Nachdem Lina gemeinsam mit Kuchel das Weite gesucht hatte, schritt ich eilig durch den Flur, um mit Hanji zu sprechen. Sie sollte zumindest erfahren, dass wir uns um die Kleine zunächst einmal keine Sorgen mehr machen mussten.
Doch vor Hanjis Zimmer entdeckte ich ihn: Levi. Er lehnte an der Wand, seine Arme wie so oft verschränkt und sah mich wütend an.

„Du hast es wirklich gewagt, sie mit Lina loszuschicken..." ,seufzte er, bevor er die Zähne zusammenbiss. Sein ganzer Körper schien angespannt. Er war immer noch wütend, vielleicht sogar noch erzürnter, nachdem ich unsere Tochter im Alleingang mit Lina gehen lassen hatte, doch ich versuchte es zu ignorieren.

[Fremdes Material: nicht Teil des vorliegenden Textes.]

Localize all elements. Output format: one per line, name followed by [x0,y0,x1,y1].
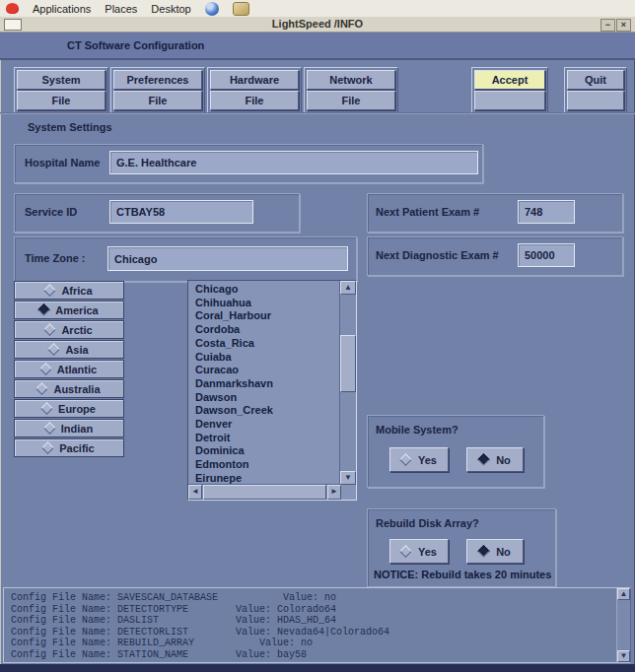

„Ja, es ist das einzig Richtige..." ,warf ich nur ein. Eigentlich hatten wir das ganze Thema bereits ausdiskutiert. Eigentlich wollte ich einfach nicht mehr darüber reden. Nicht mit ihm darüber reden.
„Und was sollen wir jetzt machen?" ,fragte er. Levi verhielt sich überraschend ruhig, obwohl in ihm ein Sturm toben musste. Er konzentrierte sich auf einen Punkt auf dem Boden.

„Was heißt hier wir, Levi? Glaubst du echt, dass es das nach deinem Wutausbruch noch gibt? Glaubst du echt, ich lasse mich von dir gegen eine Wand schlagen und tue danach so, als seien wir noch ein Paar?"

Ich schrie ihn an. Schrie meinen ganzen Frust ihm entgegen. Levi sah auf. Seine Augen weiteten sich. Er starrte mich ungläubig an. Dieser Blick – er verriet mir, dass er mit allem, aber nicht damit gerechnet hatte. Er hatte doch wirklich geglaubt, dass ich ihm verzeihen würde.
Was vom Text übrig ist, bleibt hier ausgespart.